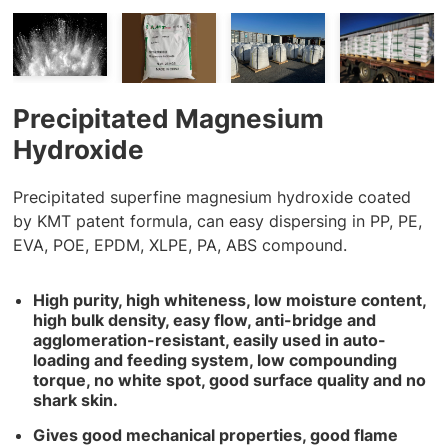
Precipitated Magnesium
Hydroxide
Precipitated superfine magnesium hydroxide coated
by KMT patent formula, can easy dispersing in PP, PE,
EVA, POE, EPDM, XLPE, PA, ABS compound.
High purity, high whiteness, low moisture content,
high bulk density, easy flow, anti-bridge and
agglomeration-resistant, easily used in auto-
loading and feeding system, low compounding
torque, no white spot, good surface quality and no
shark skin.
Gives good mechanical properties, good flame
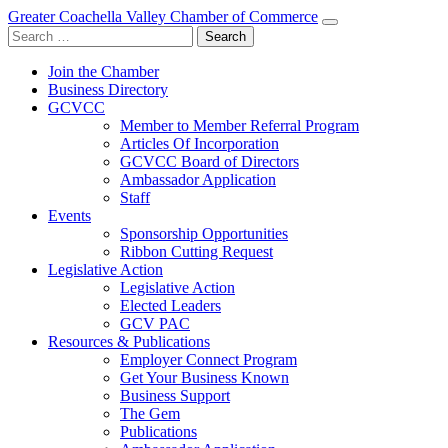
Greater Coachella Valley Chamber of Commerce
Search
for:
Join the Chamber
Business Directory
GCVCC
Member to Member Referral Program
Articles Of Incorporation
GCVCC Board of Directors
Ambassador Application
Staff
Events
Sponsorship Opportunities
Ribbon Cutting Request
Legislative Action
Legislative Action
Elected Leaders
GCV PAC
Resources & Publications
Employer Connect Program
Get Your Business Known
Business Support
The Gem
Publications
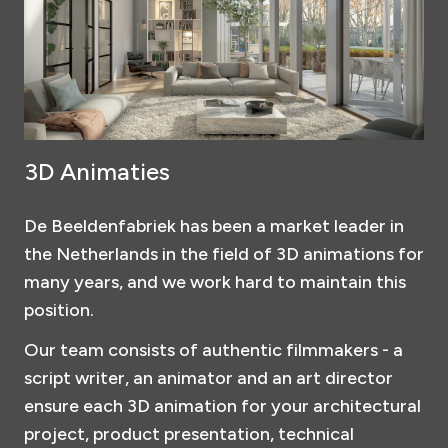
3D Animaties
De Beeldenfabriek has been a market leader in
the Netherlands in the field of 3D animations for
many years, and we work hard to maintain this
position.
Our team consists of authentic filmmakers - a
script writer, an animator and an art director
ensure each 3D animation for your architectural
project, product presentation, technical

:::::

## What you are asked to do
Repeat exactly the lines from the start of the entries down to the line with "shark skin.", keeping both ends but none of the pictures.

## Task result
Precipitated Magnesium
Hydroxide
Precipitated superfine magnesium hydroxide coated
by KMT patent formula, can easy dispersing in PP, PE,
EVA, POE, EPDM, XLPE, PA, ABS compound.
High purity, high whiteness, low moisture content,
high bulk density, easy flow, anti-bridge and
agglomeration-resistant, easily used in auto-
loading and feeding system, low compounding
torque, no white spot, good surface quality and no
shark skin.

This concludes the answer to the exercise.